Les étudiants et les personnes âgées ont été deux des catégories de population les plus tristement mises en avant lors de la crise sanitaire, pour cause de leur souffrance face à l’isolement. La pandémie actuelle fait augmenter chez nos aînés le nombre de syndromes de glissement, correspondant à la dégradation de l’état général d’un individu imputable à la perte de l’envie de vivre. Le nombre de jeunes en détresse psychologique, notamment à cause de la solitude, est également monté en flèche. L’initiative qu’est la cohabitation intergénérationnelle solidaire tente de combattre la marginalisation rencontrée par ces deux groupes d’âge, tout en faisant preuve d’une belle solidarité entre générations.

Une démarche solidaire

Comme son nom l’indique, l’idée n’est pas de se contenter de se loger, mais de cohabiter. La cohabitation intergénérationnelle solidaire (à ne pas confondre avec l’habitat intergénérationnel abritant des générations qui ne partagent pas le même toit mais vivent dans un même ensemble résidentiel) est basée sur un principe simple : un senior accueille un jeune dans son logement, en contrepartie d’une contribution financière modeste ou de services. Plus le service rendu est grand, moins l’étudiant paie. Pour illustrer ce principe, le site présente les 3 formules les plus répandues : (1) la colocation avec un loyer d’occupation sans engagement de service du jeune envers le senior (ce qui revient 20% moins cher que les prix du marché de location immobilière), (2) la colocation gratuite contre une présence le soir, (3) le loyer réduit contre quelques services rendus comme des courses, des démarches administratives ou du nettoyage.

Un cadre juridique pour protéger les parties-prenantes

La loi Elan du 23 novembre 2018 incluse dans le Code de la construction et de l’habitation donne à la cohabitation intergénérationnelle solidaire une existence juridique.
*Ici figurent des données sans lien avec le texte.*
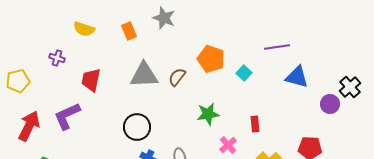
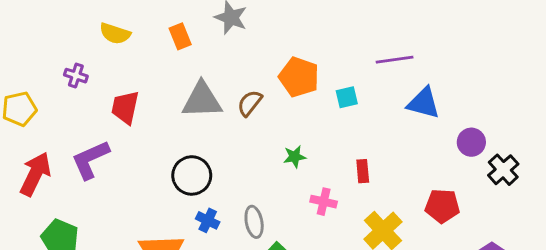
cyan square: (244, 73) -> (347, 97), turned 35
black cross: (350, 87) -> (503, 170), moved
green star: (208, 114) -> (295, 157), size x0.7
pink cross: (228, 145) -> (324, 202), turned -36

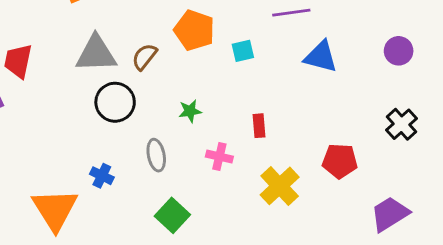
purple circle: (471, 142) -> (399, 51), moved
black circle: (192, 175) -> (115, 102), moved
gray ellipse: (254, 222) -> (156, 155), moved

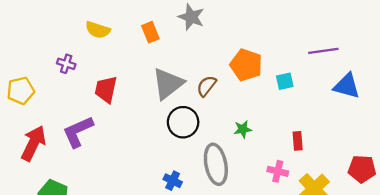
gray triangle: (96, 54) -> (168, 84), turned -36
gray ellipse: (156, 155) -> (216, 164), size x1.6
pink cross: (219, 157) -> (278, 171), moved

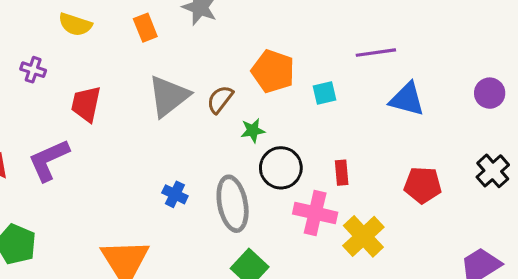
black circle: (183, 122) -> (281, 168), moved
green star: (243, 129) -> (253, 130), moved
red pentagon: (362, 169) -> (423, 185), moved
pink cross: (278, 171) -> (315, 213), size x1.5
blue cross: (173, 181) -> (175, 194), moved

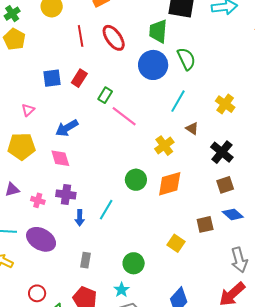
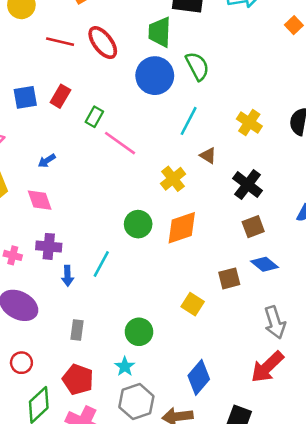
red line: (81, 36) -> (60, 42), turned -65
blue arrow: (67, 128) -> (47, 161), size x0.6
red circle: (37, 293) -> (21, 363), moved

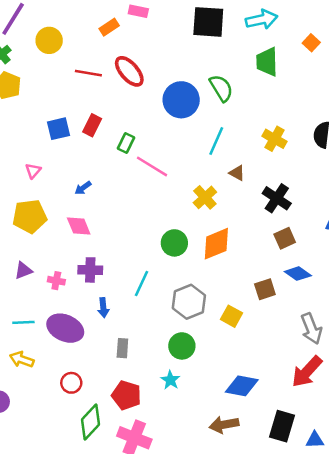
green trapezoid: (160, 32) -> (267, 62), moved
blue arrow: (67, 276) -> (103, 308), moved
blue diamond: (199, 377) -> (242, 386), turned 64
gray hexagon: (136, 402) -> (189, 302), moved

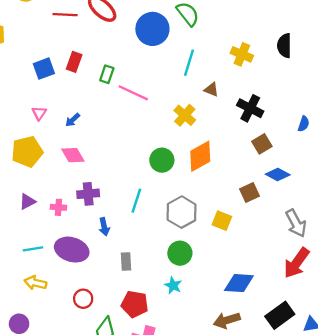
pink triangle: (33, 171) -> (39, 113), moved
black rectangle: (282, 426) -> (280, 315), turned 44

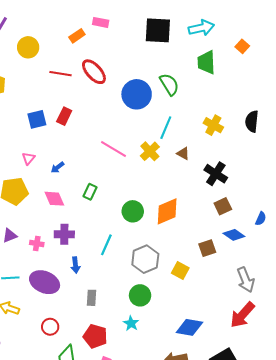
green rectangle: (107, 74) -> (90, 192), moved
yellow cross: (185, 115) -> (150, 151), moved
blue semicircle: (304, 124) -> (261, 219), moved

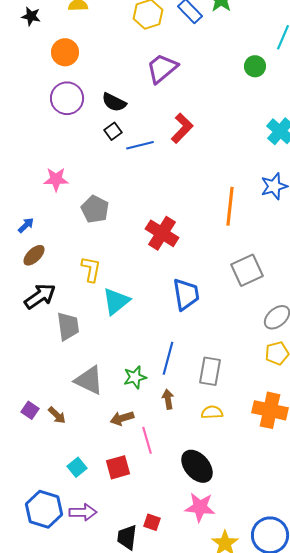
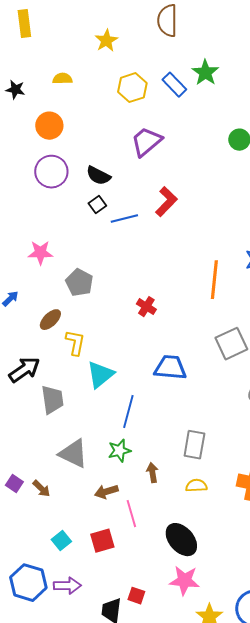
red cross: (162, 233) -> (146, 307), size x0.6
brown ellipse: (34, 255) -> (50, 320), moved
blue trapezoid: (186, 294) -> (170, 368), turned -76
blue line: (168, 358) -> (128, 412), moved

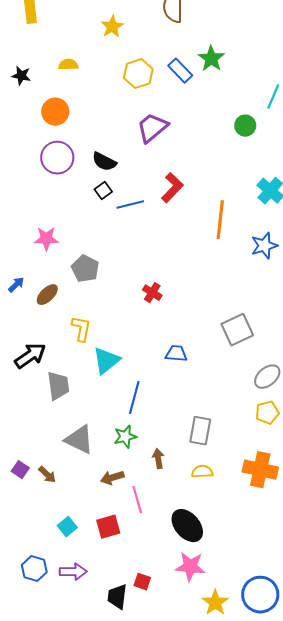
orange line: (214, 280) -> (220, 220), moved
brown ellipse: (50, 320) -> (47, 295), moved
blue trapezoid: (170, 368) -> (176, 354), size x0.7
blue hexagon: (28, 583) -> (34, 569), size x0.7

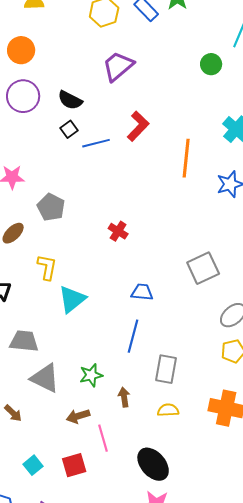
gray trapezoid: (58, 386) -> (24, 341), moved, turned -76
blue line: (134, 398) -> (133, 336), moved

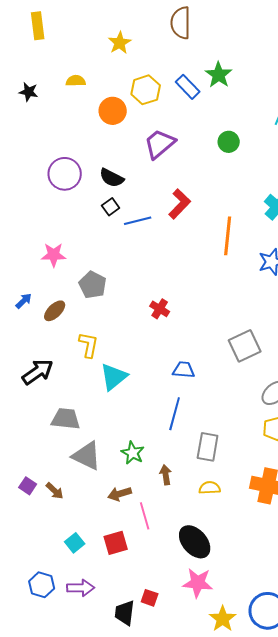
orange circle: (21, 50) -> (113, 111), moved
green circle: (211, 64) -> (229, 142), moved
green star: (91, 375) -> (133, 453), turned -30

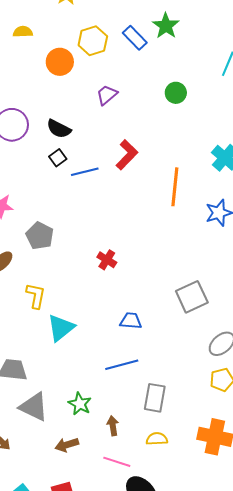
purple trapezoid: (160, 144) -> (107, 95), size x0.7
blue line: (175, 414) -> (122, 365), turned 60
pink line: (145, 516) -> (117, 462), moved, turned -56

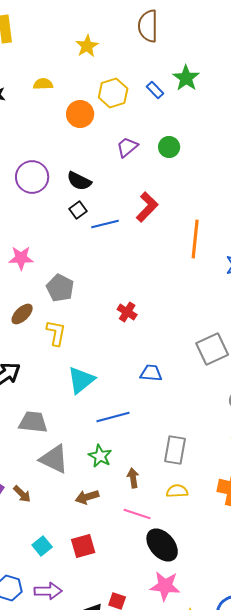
blue rectangle: (135, 38) -> (155, 90), size x0.7
green circle: (176, 93) -> (169, 147), moved
yellow L-shape: (36, 296) -> (56, 333), moved
blue line: (122, 365) -> (113, 417), moved

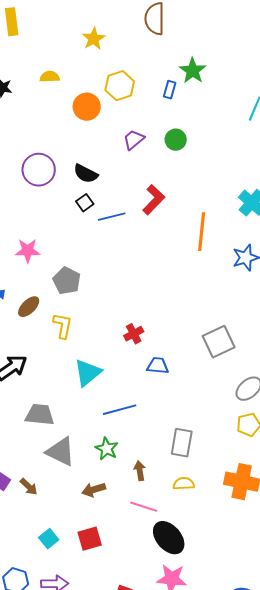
blue rectangle: (155, 90) -> (170, 90), moved, turned 60
red cross: (127, 312) -> (134, 334), moved, turned 30

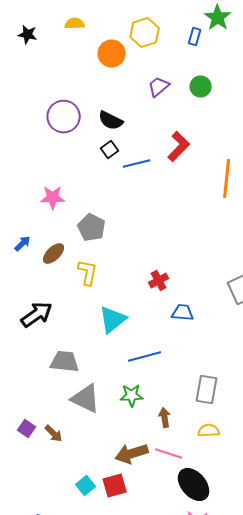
green star: (107, 449) -> (132, 396), turned -30
brown arrow: (94, 490) -> (132, 454), moved, size x1.4
cyan square: (49, 539) -> (86, 486), moved

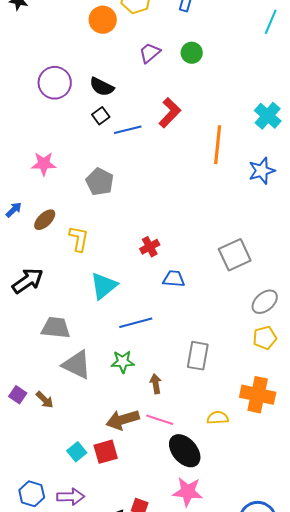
gray pentagon: (92, 228) -> (100, 182), moved
yellow semicircle: (209, 430) -> (218, 418), moved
Elle fixe l’âge maximum du jeune à trente ans, et l’âge minimum du senior à soixante, afin de mettre en avant le caractère intergénérationnel de l’initiative. Elle précise certaines zones qui étaient jusqu’alors dans le flou : la loi fixe par exemple un préavis d’un mois ; elle tranche qu’en signant un tel contrat, les deux parties peuvent percevoir les Aides Personnalisées au Logement ; et elle institue l’obligation pour le senior, s’il est locataire de son logement, d’informer le bailleur de son intention de sous-louer dans le cadre d’un contrat de cohabitation intergénérationnelle solidaire, ce dernier ne pouvant pas refuser. Mais le cadre juridique s’attache également à la protection des droits du jeune, en rendant claire l’absence de « lien de subordination » entre les parties, l’impossibilité de « requalification en contrat de travail » et le fait que les « menus services » rendus n’interviennent en aucun cas en remplacement des services autrement dispensés par des services d’aide à la personne. Une charte de la cohabitation intergénérationnelle solidaire est définie par l’arrêté du 30 janvier 2020, précisant certaines modalités pratiques.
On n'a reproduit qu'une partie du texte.